- EXERCISE OBJECTIVE -
From the entries below, copy out all lines holding "Duraturn".

- SUPPLIED MATERIAL -
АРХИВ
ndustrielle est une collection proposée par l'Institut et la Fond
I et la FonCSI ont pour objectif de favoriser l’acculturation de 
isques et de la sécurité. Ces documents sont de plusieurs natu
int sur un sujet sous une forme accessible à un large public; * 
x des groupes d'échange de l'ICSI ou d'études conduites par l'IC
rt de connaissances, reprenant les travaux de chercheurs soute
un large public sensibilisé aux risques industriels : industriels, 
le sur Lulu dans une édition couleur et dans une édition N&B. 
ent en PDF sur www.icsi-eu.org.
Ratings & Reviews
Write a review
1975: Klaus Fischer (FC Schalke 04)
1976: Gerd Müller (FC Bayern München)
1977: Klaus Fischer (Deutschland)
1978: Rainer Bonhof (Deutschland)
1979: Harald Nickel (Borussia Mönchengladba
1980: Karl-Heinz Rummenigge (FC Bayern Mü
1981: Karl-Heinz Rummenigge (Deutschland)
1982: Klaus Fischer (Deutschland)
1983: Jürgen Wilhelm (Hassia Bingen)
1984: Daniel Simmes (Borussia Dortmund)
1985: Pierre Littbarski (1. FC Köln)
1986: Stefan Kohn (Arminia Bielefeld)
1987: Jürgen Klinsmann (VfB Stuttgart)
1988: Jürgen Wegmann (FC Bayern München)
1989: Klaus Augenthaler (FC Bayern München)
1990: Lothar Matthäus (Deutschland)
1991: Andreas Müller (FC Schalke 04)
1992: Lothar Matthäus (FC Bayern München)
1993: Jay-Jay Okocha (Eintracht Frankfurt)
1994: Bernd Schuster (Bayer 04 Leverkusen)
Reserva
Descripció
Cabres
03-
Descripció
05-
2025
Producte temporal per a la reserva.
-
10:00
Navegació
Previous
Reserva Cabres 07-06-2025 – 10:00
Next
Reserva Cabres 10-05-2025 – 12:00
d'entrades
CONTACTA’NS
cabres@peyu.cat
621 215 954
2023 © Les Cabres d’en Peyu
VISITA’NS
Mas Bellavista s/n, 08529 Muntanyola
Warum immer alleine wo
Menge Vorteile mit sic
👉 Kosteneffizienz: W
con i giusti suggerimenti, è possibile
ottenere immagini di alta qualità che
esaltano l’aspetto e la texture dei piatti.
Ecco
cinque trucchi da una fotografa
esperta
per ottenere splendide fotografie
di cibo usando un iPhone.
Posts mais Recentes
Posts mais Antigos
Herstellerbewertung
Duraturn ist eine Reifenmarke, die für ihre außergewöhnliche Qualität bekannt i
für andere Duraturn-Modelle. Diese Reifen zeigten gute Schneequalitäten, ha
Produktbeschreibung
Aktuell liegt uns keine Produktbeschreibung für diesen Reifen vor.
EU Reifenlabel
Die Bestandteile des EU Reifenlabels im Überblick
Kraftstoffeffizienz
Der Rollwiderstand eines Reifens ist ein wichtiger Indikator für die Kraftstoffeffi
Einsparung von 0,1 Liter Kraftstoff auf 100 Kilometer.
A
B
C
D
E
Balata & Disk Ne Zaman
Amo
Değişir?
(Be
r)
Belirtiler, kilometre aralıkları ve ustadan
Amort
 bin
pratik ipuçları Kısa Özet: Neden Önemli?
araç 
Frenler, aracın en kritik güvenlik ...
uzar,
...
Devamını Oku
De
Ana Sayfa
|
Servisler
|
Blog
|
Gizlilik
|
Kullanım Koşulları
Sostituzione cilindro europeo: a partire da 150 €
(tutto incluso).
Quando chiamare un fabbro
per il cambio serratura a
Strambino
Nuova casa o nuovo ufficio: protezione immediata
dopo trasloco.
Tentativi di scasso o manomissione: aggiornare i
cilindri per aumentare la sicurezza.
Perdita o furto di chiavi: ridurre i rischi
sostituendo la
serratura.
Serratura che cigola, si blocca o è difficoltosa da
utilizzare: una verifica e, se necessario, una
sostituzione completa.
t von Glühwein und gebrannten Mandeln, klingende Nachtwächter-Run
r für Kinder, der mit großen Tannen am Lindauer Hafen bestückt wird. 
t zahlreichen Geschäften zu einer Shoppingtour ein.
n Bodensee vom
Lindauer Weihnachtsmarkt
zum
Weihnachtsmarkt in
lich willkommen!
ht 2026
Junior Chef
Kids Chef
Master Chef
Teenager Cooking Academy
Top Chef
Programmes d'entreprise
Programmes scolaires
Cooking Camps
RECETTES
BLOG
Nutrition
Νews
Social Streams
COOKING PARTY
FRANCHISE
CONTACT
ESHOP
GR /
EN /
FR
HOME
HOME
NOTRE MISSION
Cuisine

- WORKED SOLUTION -
Duraturn ist eine Reifenmarke, die für ihre außergewöhnliche Qualität bekannt i
für andere Duraturn-Modelle. Diese Reifen zeigten gute Schneequalitäten, ha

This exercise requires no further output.